Does KMS key rotation change the key ARN?↓
No. The key ARN and key ID remain the same after rotation. AWS creates new underlying key material but the key identifier is unchanged. Applications and Terraform resources that reference the key ARN do not need to be updated.
What is a KMS key policy and why does it matter?↓
A KMS key policy is a resource-based policy attached to the key itself. Unlike IAM policies, KMS key policies are the primary access control mechanism — if the key policy does not explicitly allow an IAM principal, IAM policies alone cannot grant access. The default key policy grants full access to the account root; production key policies should restrict this.

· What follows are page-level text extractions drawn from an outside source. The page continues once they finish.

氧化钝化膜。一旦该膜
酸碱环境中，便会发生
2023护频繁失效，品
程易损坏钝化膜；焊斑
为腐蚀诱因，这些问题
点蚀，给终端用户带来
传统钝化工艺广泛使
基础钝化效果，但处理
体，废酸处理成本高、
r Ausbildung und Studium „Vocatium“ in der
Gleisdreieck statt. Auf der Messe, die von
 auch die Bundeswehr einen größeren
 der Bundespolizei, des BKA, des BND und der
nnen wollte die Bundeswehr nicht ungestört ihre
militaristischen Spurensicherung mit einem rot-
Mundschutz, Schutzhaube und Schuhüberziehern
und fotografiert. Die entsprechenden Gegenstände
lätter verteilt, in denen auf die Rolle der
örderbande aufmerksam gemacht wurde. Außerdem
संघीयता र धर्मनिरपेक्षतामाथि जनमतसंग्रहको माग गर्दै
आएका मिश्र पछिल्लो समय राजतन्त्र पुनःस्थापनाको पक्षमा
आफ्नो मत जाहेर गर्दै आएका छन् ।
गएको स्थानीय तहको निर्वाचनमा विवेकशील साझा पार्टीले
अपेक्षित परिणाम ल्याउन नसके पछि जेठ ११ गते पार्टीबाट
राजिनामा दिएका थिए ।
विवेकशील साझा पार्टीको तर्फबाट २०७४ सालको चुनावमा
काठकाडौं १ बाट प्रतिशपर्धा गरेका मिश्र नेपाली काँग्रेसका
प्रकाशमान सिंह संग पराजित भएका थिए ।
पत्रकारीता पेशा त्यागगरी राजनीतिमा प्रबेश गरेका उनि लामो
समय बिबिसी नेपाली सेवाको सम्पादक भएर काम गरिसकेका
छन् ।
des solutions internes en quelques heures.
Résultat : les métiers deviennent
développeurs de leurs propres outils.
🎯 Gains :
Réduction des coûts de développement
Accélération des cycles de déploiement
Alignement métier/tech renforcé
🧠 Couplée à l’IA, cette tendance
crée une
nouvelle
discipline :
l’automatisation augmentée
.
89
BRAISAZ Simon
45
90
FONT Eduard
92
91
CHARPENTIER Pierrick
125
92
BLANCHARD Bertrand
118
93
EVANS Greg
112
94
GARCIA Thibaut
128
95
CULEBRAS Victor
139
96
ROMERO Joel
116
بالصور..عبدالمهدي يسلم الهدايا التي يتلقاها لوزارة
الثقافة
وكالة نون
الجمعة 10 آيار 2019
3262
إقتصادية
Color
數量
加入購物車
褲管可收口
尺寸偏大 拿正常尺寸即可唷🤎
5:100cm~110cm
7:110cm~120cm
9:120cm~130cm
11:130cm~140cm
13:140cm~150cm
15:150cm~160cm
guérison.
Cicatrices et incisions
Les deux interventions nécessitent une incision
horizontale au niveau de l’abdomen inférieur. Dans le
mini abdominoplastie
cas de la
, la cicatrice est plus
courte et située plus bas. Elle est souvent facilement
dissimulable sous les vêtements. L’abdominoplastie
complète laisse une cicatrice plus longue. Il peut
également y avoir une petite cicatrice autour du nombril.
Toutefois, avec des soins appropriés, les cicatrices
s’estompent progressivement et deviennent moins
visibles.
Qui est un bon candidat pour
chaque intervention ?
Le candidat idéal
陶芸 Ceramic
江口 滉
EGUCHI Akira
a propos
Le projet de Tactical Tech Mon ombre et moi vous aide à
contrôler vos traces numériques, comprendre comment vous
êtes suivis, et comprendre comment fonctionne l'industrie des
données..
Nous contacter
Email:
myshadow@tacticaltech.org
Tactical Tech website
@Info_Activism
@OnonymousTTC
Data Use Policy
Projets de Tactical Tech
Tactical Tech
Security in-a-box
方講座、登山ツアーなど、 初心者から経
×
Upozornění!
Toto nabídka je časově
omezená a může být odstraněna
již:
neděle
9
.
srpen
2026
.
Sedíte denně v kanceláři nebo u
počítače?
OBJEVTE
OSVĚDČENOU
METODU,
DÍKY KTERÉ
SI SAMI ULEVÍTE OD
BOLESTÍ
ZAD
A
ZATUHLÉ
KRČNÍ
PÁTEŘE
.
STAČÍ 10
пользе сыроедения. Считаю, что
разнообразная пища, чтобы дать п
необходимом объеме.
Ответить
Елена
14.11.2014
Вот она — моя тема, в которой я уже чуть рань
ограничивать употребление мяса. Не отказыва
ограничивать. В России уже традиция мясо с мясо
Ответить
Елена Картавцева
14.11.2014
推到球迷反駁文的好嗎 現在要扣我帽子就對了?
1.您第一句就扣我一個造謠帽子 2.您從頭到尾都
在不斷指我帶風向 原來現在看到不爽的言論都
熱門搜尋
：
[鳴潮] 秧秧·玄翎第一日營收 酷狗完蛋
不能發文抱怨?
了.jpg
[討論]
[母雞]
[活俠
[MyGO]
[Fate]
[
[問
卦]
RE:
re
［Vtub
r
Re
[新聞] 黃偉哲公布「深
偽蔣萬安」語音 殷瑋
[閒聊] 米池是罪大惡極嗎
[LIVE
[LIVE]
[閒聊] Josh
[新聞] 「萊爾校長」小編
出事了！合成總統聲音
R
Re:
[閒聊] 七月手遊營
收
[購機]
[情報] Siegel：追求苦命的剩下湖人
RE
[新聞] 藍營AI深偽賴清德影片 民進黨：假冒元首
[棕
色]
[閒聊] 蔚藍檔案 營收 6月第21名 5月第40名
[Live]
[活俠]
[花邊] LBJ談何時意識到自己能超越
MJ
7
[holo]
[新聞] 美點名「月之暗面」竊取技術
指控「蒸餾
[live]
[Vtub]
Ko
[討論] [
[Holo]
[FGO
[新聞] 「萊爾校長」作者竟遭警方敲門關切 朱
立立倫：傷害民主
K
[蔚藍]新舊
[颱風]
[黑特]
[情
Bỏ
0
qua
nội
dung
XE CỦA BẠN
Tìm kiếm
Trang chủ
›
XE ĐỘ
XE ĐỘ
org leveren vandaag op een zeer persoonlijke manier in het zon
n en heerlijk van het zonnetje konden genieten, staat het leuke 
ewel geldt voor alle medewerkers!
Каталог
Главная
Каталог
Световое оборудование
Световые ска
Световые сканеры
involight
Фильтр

When should I use multi-region KMS keys in Terraform?↓
Use multi-region keys when your workload replicates data across AWS regions — for example, S3 cross-region replication or DynamoDB Global Tables. A multi-region key allows the same key material to decrypt data in multiple regions. For single-region workloads, single-region keys are simpler and sufficient.